On 9 February 2020, an incident occurred at village Rasulpur Khurd, District Karnal, during which Satbir Singh and Mukesh sustained injuries. They were admitted to Civil Hospital, Karnal, and Ram Chander Memorial Hospital, Karnal, respectively. The police initially could not record statements due to the condition of the injured. Mukesh’s statement was later recorded, based on which an FIR was registered. Medical examination indicated a fracture, but expert opinion did not rule out the possibility of self-inflicted injuries. Subsequently, a closure report was filed against Satbir Singh.

 

Upon regaining consciousness on 14 February 2020, the appellant gave a statement implicating several persons. He stated that he was in his village on leave from the Indian Army and had been playing volleyball when an altercation occurred with Mukesh.
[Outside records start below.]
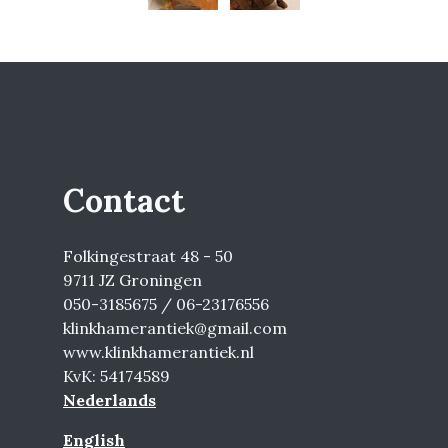
Contact
Folkingestraat 48 - 50
9711 JZ Groningen
050-3185675 / 06-23176556
klinkhamerantiek@gmail.com
www.klinkhamerantiek.nl
KvK: 54174589
Nederlands
English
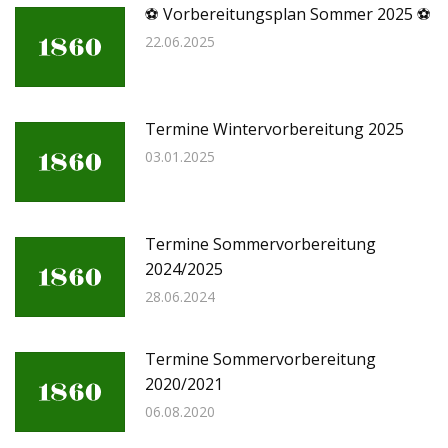
⚽ Vorbereitungsplan Sommer 2025 ⚽
22.06.2025
Termine Wintervorbereitung 2025
03.01.2025
Termine Sommervorbereitung
2024/2025
28.06.2024
Termine Sommervorbereitung
2020/2021
06.08.2020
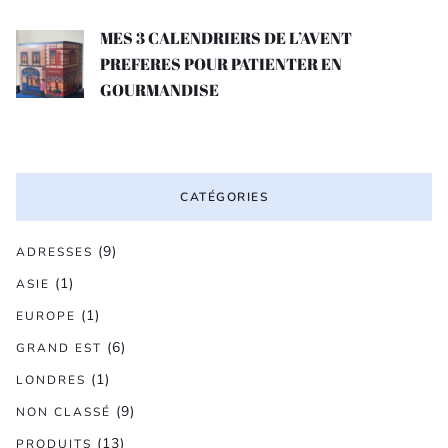
MES 3 CALENDRIERS DE L’AVENT
PREFERES POUR PATIENTER EN
GOURMANDISE
CATÉGORIES
(9)
ADRESSES
(1)
ASIE
(1)
EUROPE
(6)
GRAND EST
(1)
LONDRES
(9)
NON CLASSÉ
(13)
PRODUITS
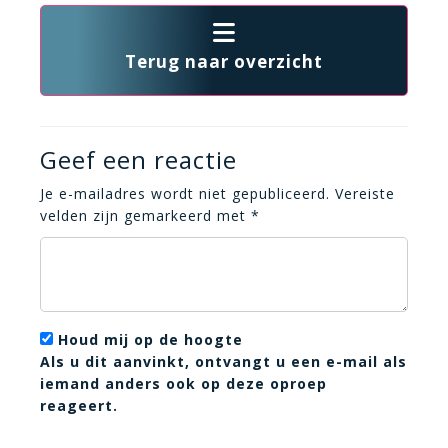
Terug naar overzicht
Geef een reactie
Je e-mailadres wordt niet gepubliceerd.
Vereiste
velden zijn gemarkeerd met
*
Houd mij op de hoogte
Als u dit aanvinkt, ontvangt u een e-mail als
iemand anders ook op deze oproep
reageert.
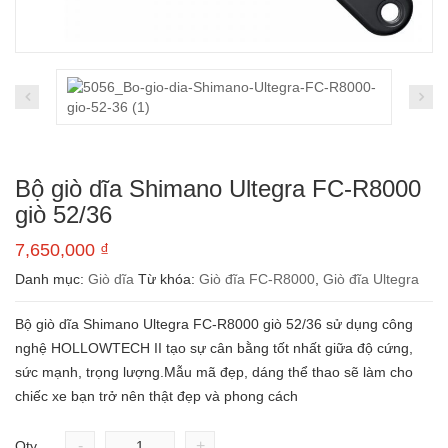
Bộ giò dĩa Shimano Ultegra FC-R8000
giò 52/36
7,650,000
₫
Danh mục:
Giò dĩa
Từ khóa:
Giò đĩa FC-R8000
,
Giò đĩa Ultegra
Bộ giò dĩa Shimano Ultegra FC-R8000 giò 52/36 sử dụng công
nghệ HOLLOWTECH II tạo sự cân bằng tốt nhất giữa độ cứng,
sức mạnh, trọng lượng.Mẫu mã đẹp, dáng thể thao sẽ làm cho
chiếc xe bạn trở nên thật đẹp và phong cách
-
+
Qty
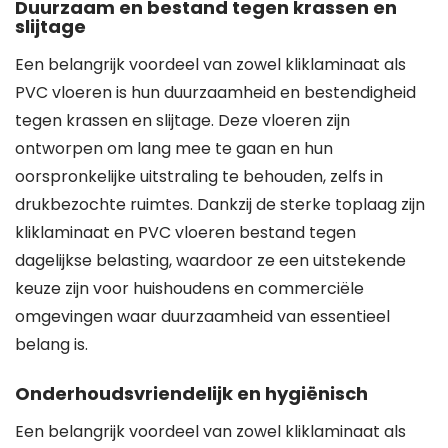
Duurzaam en bestand tegen krassen en
slijtage
Een belangrijk voordeel van zowel kliklaminaat als
PVC vloeren is hun duurzaamheid en bestendigheid
tegen krassen en slijtage. Deze vloeren zijn
ontworpen om lang mee te gaan en hun
oorspronkelijke uitstraling te behouden, zelfs in
drukbezochte ruimtes. Dankzij de sterke toplaag zijn
kliklaminaat en PVC vloeren bestand tegen
dagelijkse belasting, waardoor ze een uitstekende
keuze zijn voor huishoudens en commerciële
omgevingen waar duurzaamheid van essentieel
belang is.
Onderhoudsvriendelijk en hygiënisch
Een belangrijk voordeel van zowel kliklaminaat als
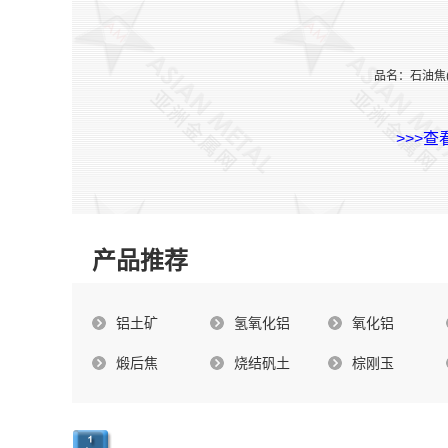
品名：石油焦(
>>>
产品推荐
铝土矿
氢氧化铝
氧化铝
煅后焦
烧结矾土
棕刚玉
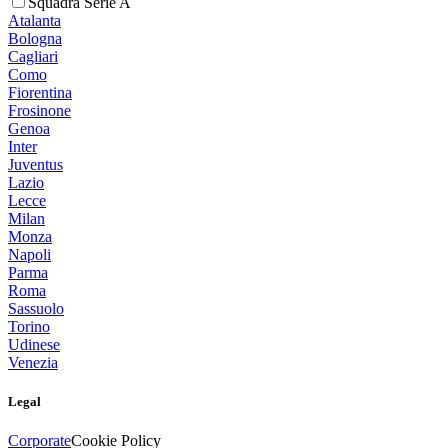
Squadra Serie A
Atalanta
Bologna
Cagliari
Como
Fiorentina
Frosinone
Genoa
Inter
Juventus
Lazio
Lecce
Milan
Monza
Napoli
Parma
Roma
Sassuolo
Torino
Udinese
Venezia
Legal
Corporate
Cookie Policy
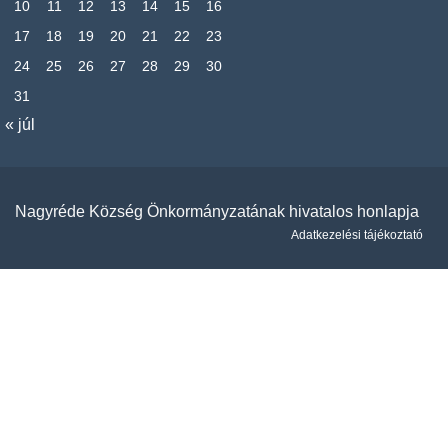
10
11
12
13
14
15
16
17
18
19
20
21
22
23
24
25
26
27
28
29
30
31
« júl
Nagyréde Község Önkormányzatának hivatalos honlapja
Adatkezelési tájékoztató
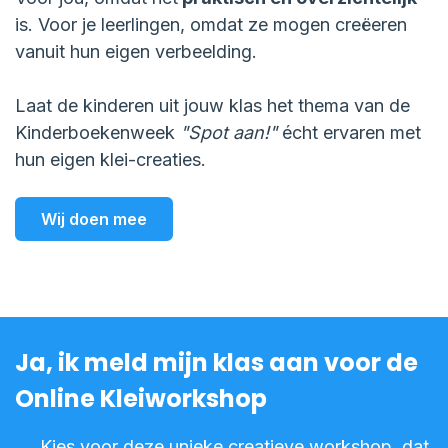
is. Voor je leerlingen, omdat ze mogen creëeren
vanuit hun eigen verbeelding.
Laat de kinderen uit jouw klas het thema van de
Kinderboekenweek
"Spot aan!"
écht ervaren met
hun eigen klei-creaties.
Wij doen mee
Subtitle
Ja, ik meld mijn klas aan voor de
Online Kleiworkshop
Kies voor deze unieke creatieve workshop, dat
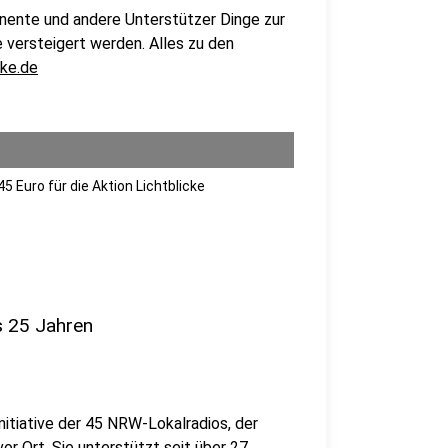
inente und andere Unterstützer Dinge zur
 versteigert werden. Alles zu den
cke.de
5 Euro für die Aktion Lichtblicke
ls 25 Jahren
itiative der 45 NRW-Lokalradios, der
vor Ort. Sie unterstützt seit über 27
Fifteen minutes later, Mukesh returned armed with a knife and accompanied by Neeraj, Sagar, and Ankit, who were allegedly carrying lathis and other weapons. According to the appellant, Neeraj held him while Mukesh inflicted knife injuries on his waist and near his heart. He also alleged that Sagar and Ankit assaulted him, and Rajesh threatened him, stating, “Chaaku maar ke tassali kar di, agar dobaara zinda gaon me ayega to mai goli se uda dunga.”

 

Medical records confirmed two sharp weapon injuries, including a chest wound categorized as dangerous to life. A cross-case was registered against the aforementioned individuals. A knife was recovered from Mukesh on 28 February 2020.

 

During investigation, the involvement of Rajesh and Ankit was not established, and similar findings were recorded by multiple Deputy Superintendents of Police. Consequently, a charge sheet under Sections 307, 323, 324, 506 read with Section 34 of the IPC was filed only against Mukesh, and the case was committed for trial.

 

The trial commenced with framing of charges under Sections 324, 307, 506 IPC and Section 25 of the Arms Act against Mukesh. The appellant, appearing as PW-1, reiterated his allegations in his examination-in-chief and filed an application under Section 319 CrPC to summon the other individuals. The Sessions Judge allowed the application, which was challenged in revision before the High Court.

 

The High Court, in its impugned order, stated, “Satbir had suffered only two injuries in the present case and both injuries were caused with a knife by Mukesh Kumar… the injuries caused by the petitioners No. 2 and 4 are clearly missing in the medical reports.” It further recorded that “in all the investigations, it was found that all the petitioners had not participated in the present case and their presence at the place of occurrence could not be established.” The High Court ultimately held that “there was not sufficient material on record, which could serve as a ground for summoning the petitioners to face trial.”

 

The Supreme Court examined the reasoning adopted by the Sessions Judge and the High Court in light of the legal principles laid down in Hardeep Singh v. State of Punjab [(2014) 3 SCC 92]. The Court quoted extensively from the Constitution Bench ruling, reiterating the legal standards applicable to Section 319 CrPC. The Court stated: “Though only a prima facie case is to be established from the evidence led before the court, not necessarily tested on the anvil of cross-examination, it requires much stronger evidence than mere probability of his complicity.”

 

The bench also referred to Jitendra Nath Mishra v. State of Uttar Pradesh [(2023) 7 SCC 344], stating: “The court holding a trial, if it intends to exercise power conferred by Section 319 CrPC, must not act mechanically… its satisfaction must be more than prima facie as formed at the stage of a charge being framed.”

 

The Court noted that Neeraj, the sibling of Mukesh, was accused of holding the appellant during the attack, while Rajesh allegedly issued threats. It held that the Sessions Judge had formed the requisite satisfaction that the allegations against Rajesh and Neeraj required a full trial. The Court found that the High Court “failed to consider the matter from the proper perspective and arrived at an entirely wrong conclusion.”

 

Rejecting the argument that police reports exonerating the individuals should be dispositive, the Court stated: “We are… of the opinion that no conclusive finding can be given that Rajesh and Neeraj were not involved merely on the basis of such reports.”

 

It further observed that “the conclusion of the Sessions Judge was a plausible conclusion and not an absurd one so as to warrant interference by the High Court in the exercise of its revisional jurisdiction.”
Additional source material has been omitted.